Harvesting Data from Twitter and save it as .csv file

Sameer Sitoula
Analytics Vidhya
Published in
5 min readSep 4, 2020

Introduction

Social Media has become an important part of people’s lives and they can’t help themselves to not looking or following it. In this, we first create a twitter account by just logging in to www.twitter.com/signup and after that, we make a developer account on twitter from www.apps.twitter.com and enter all the details what is required. After the developers account for twitter is made we create one app on that developer’s account. The name for that app can be kept anything that the user wishes. After the app is created, inside that developers account we just select the token and secret key dashboard. Here, we get the signature keys like API key, API secret, access token key, and access token secret. We use this signature keys to scrap the data from the twitter using hashtag to search for the data[1].

Literature Survey

  1. Gathering information from Online Social Networks is a primordial step in many data science fields allowing researchers to work with different and more detailed datasets [2]. Although an important proportion of the scientific community uses the Twitter streaming API for collecting data, a limitation occurs when queries exceed rating intervals and time ranges [2].
  2. The ascent and improvement of Internet and the World Wide Web have given a worldwide system to sharing data and working together in confiding seeing someone. No sweat of openness, they have multiplied in our lives to a degree where the clients can get to/share data anyplace whenever [3].
  3. Online networking is ruling the universe of showcasing advancement these days. This makes it the ideal stage for any advertising advancement in any field. One of the most significant parts of online networking promoting is the two route plausibility of correspondence. [4].
  4. Today, social networks form an important communication platform. People located at geographically distinct locations can communicate with each other via various social networks [5].

Analytical Model

To explain about the analytical model the design diagram which shows the connection of Jupyter notebook and Twitter can be shown as below:-

Here in the above design diagram, we can see how the connection between Jupyter notebook and Twitter is made possible.
To show the analytic model more precisely the flow diagram can be shown as below:-

Here the flow diagram for the process of saving data when the connection between jupyter notebook and Twitter is shown.

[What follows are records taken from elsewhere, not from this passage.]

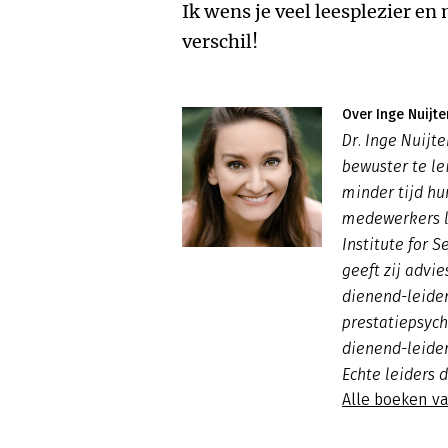
Ik wens je veel leesplezier e
verschil!
Over Inge Nuijte
Dr. Inge Nuijt
bewuster te l
minder tijd hu
medewerkers l
Institute for 
geeft zij advi
dienend-leider
prestatiepsych
dienend-leider
Echte leiders 
Alle boeken va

To make that connection between them firstly the library called tweepy is imported in the jupyter notebook and essential code is written. Along with its various signature keys are also given as input.

Implementation

To implement this work first we did various works. This works can be listed as below:-

i. First, create a twitter account.

ii. Create developers account for twitter

iii. Create an app on developer account

iv. Save signature keys like API key, API secret, Access Token, and Access Token Secret.

v. Start Jupiter Notebook

vi. Create a workspace for python in jupyter notebook

vii. Import required libraries.

viii. Write the required codes.

ix. Give those signature keys as input

x. Provide certain hashtags to scrap data.

To explain it more precisely a few screenshots can be shown as below:-

Creating Developers Account

Confirmation from Twitter

Creating App on developers account

Required Signature Keys

The coding part can be shown as below:-

Applications

Various applications can be achieved by this work. Some of them are listed below:-

i. Data can be used for marketing and finance.

ii. For an academic purpose.

iii. For finding the sentiments associated with those tweets.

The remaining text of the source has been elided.